National Guardsmen catch probation for illegally-owned anti-tank rocket in closet

The M72 Light Anti-Tank Weapon is a portable one-shot 66-mm unguided anti-tank rocket that has been in service since 1963. (Photo: DoD)

The M72 Light Anti-Tank Weapon is a portable one-shot 66-mm unguided anti-tank rocket that has been in service since 1963. (Photo: DoD)

The last of three Washington National Guard soldiers who swapped a live anti-tank rocket launcher among themselves after returning from a combat tour in Afghanistan was sentenced to probation this week.

A Tacoma federal judge sentenced Anthony Laitta on Monday to one year probation for his role in smuggling a M72A5 Light Anti-Tank Weapon out of a military base with Victor Naranjo and Kyle Nespory, both of whom were sentenced earlier this year. They all pleaded guilty to their charges, but received reduced sentences because of mental anguish brought about by war.

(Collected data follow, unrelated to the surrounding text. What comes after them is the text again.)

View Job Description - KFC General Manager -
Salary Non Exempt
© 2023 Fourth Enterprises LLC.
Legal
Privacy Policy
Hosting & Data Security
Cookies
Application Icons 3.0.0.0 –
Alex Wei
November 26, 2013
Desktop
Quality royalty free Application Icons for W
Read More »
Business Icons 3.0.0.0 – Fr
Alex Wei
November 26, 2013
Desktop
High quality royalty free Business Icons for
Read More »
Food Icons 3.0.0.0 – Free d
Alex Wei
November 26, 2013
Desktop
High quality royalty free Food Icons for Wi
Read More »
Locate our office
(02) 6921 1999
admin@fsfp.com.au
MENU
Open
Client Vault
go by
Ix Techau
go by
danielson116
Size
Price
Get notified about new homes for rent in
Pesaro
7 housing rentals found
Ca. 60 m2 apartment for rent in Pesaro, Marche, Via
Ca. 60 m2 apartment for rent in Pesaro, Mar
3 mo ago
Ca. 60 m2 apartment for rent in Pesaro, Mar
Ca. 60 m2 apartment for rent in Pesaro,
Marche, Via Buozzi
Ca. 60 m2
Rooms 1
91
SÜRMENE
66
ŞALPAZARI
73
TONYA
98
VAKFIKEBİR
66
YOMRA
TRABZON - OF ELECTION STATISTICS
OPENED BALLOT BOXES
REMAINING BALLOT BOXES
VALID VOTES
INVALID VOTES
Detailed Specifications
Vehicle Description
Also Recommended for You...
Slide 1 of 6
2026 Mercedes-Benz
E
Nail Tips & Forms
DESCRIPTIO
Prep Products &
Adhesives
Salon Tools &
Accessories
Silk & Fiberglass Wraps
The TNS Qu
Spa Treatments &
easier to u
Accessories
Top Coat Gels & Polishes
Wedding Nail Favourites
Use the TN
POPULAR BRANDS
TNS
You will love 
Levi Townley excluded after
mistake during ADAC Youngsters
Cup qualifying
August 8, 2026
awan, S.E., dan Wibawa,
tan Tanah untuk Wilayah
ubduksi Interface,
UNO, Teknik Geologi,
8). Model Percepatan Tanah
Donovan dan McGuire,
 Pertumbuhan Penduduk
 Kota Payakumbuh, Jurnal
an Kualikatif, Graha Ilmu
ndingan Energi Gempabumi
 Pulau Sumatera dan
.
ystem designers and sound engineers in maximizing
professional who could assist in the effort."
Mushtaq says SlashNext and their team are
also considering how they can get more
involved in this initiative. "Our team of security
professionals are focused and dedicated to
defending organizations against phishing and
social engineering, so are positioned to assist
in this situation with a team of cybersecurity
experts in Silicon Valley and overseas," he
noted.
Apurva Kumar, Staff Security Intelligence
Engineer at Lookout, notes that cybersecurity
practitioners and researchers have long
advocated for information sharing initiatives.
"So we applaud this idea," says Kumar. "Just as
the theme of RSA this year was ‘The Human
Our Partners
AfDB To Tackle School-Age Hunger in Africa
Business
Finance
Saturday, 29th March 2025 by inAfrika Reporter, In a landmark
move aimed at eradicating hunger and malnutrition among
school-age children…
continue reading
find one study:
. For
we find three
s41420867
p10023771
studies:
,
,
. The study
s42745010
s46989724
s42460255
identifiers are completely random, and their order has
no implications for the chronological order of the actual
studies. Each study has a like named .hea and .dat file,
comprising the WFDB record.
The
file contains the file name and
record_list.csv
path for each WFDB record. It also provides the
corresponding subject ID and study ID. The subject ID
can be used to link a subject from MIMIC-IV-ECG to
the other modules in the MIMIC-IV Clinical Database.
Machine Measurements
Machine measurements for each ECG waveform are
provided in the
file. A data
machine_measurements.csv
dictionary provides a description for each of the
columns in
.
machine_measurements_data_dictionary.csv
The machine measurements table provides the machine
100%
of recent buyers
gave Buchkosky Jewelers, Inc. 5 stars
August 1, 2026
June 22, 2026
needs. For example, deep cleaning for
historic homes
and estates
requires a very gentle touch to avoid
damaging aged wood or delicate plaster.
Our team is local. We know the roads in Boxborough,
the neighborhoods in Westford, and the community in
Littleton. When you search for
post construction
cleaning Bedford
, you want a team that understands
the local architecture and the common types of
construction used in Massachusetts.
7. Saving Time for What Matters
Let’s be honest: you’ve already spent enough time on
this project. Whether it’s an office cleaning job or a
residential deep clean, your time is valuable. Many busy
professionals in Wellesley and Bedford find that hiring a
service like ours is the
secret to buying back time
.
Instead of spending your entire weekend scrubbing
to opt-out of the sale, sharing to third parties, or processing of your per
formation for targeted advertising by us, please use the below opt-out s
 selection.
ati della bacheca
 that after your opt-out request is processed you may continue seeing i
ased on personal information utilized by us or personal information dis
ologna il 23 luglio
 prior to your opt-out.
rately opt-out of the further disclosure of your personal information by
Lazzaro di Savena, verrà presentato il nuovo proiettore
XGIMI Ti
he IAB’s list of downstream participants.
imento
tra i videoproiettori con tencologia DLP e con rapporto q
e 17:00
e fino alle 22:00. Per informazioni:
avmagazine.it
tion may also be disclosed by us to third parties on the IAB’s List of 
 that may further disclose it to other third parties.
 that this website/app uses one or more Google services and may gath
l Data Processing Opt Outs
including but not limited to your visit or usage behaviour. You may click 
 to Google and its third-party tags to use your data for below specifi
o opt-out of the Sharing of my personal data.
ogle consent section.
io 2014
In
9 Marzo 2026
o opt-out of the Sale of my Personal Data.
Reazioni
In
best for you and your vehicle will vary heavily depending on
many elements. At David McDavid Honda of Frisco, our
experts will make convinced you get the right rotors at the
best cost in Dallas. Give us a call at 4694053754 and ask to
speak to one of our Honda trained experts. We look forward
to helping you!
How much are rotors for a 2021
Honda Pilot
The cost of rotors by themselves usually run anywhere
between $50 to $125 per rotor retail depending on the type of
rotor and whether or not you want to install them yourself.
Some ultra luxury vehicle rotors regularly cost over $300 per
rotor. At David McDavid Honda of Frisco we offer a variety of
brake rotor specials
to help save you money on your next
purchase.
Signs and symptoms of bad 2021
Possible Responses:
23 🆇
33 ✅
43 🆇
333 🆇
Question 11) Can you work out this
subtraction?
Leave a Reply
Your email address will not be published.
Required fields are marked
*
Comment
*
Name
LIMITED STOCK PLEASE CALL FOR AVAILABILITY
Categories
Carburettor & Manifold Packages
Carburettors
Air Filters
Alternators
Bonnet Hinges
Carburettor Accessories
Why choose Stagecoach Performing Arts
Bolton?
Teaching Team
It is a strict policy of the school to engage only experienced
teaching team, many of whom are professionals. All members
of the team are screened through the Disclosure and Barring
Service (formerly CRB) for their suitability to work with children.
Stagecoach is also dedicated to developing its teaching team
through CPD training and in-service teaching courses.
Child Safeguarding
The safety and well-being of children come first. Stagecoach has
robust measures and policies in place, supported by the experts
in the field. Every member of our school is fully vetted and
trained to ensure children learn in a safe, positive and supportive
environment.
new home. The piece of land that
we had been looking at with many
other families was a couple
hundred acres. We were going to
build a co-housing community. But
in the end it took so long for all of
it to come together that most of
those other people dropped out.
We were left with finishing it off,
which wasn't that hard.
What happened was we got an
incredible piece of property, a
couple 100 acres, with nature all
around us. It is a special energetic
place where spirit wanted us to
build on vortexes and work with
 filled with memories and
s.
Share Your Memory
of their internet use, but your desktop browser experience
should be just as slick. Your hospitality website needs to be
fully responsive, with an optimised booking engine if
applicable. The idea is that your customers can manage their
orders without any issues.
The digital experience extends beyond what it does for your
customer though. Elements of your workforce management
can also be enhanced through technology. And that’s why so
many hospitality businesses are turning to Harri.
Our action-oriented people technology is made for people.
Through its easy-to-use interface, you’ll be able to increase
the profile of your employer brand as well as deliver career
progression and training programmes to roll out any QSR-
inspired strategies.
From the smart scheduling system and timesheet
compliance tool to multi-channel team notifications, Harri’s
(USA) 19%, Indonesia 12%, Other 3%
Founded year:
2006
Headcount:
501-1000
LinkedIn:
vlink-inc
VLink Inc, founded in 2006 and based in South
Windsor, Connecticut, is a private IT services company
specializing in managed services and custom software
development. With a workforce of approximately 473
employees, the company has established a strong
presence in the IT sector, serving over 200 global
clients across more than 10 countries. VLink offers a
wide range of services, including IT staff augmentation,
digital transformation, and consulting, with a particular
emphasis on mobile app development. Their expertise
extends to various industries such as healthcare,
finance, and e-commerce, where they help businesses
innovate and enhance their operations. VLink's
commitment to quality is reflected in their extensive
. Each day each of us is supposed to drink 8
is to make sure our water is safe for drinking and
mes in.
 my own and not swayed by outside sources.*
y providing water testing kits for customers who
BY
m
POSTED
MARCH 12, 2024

According to court documents, authorities learned about the weapon in September 2011 when Nespory’s girlfriend, Sabrina Hale, forked it over to the Pierce County Sheriff’s Department after finding it in a closet at her home. Deputies turned the rocket over to federal authorities, who disarmed it and identified it as made by a Norwegian company in 2007 for the Canadian military.

Turns out the 66mm rocket was a “battlefield exchange” between a Canadian unit and a regiment out of Fort Lewis, Washington, when they operated in Afghanistan’s volatile Helmand Province as part of Operation Moshtarak. All three soldiers had been assigned to the Washington unit.

Once back at Fort Lewis, Laitta took the trophy rocket out of storage, wrapped it in a garbage bag and smuggled it off base to the rental house he shared with other soldiers. Then, in January 2011, he brought the rocket over to Naranjo’s house for a party. The war trophy — with a warhead capable of penetrating a 8- to 12-inch steel plate, two feet of reinforced concrete, or 6-feet of soil — was shared among guests who posed with it for photographs.

After the party, Naranjo, who was a sergeant in charge of some of those attached to the weapon, kept the rocket at his house as he pondered how best to dispose of it. A month later, he gave it to Nespory. Eight months after that, Nespory moved out of Washington, but left the rocket behind in the closet of apartment he shared with Hale, who turned it over to police.

Ultimately, no one was hurt and the LAW was never fired. In 2014, authorities arrested and charged Naranjo, Nespory and Laitta, and they were all given plea agreements this year.

The ranking enlisted man, Naranjo, entered a guilty plea to one misdemeanor count of improper storage of explosives, and received a sentence of one-year probation in March. His attorneys argued he neither smuggled the device into the U.S. nor off base, and only became involved to help his brothers in arms. In a letter to the court, Naranjo’s attorneys asked for leniency because he suffers from trauma, suicidal feelings and alcoholism because of his multiple deployments to Iraq and Afghanistan.

Likewise, Nespory pleaded guilty to improper storage of explosives. He received six months probation in February. In a letter to the court, his attorneys said he has been diagnosed with Post Traumatic Stress Disorder and receives medication. According to court documents, he was shot three times by a sniper in 2010. He now attends college in Los Angeles.

As for Laitta, the soldier who left base with the LAW in a trash bag, he was hit with both improper storage of explosives and felony possession of stolen government property valued in excess of $1,000, to which he pleaded guilty to in January. A federal judge sentenced him to one year probation, and ordered him to have a mental health evaluation and forfeit his firearm rights.

Laitta’s attorneys argued he suffers from an untreated traumatic brain injury, which he incurred during combat in Afghanistan when his vehicle hit an IED. Laitta, who still serves in the National Guard, currently lives in Florida where he attends a master’s program for engineering.

The supply clerk who turned a blind eye as Liatta stole the device was indicted by a federal grand jury in November 2015. Keller Bellu faces charges of possession of stolen explosive materials and possession of an unregistered destructive device — both felonies, for which he is a fugitive at large with an active warrant signed by a U.S. Magistrate Judge.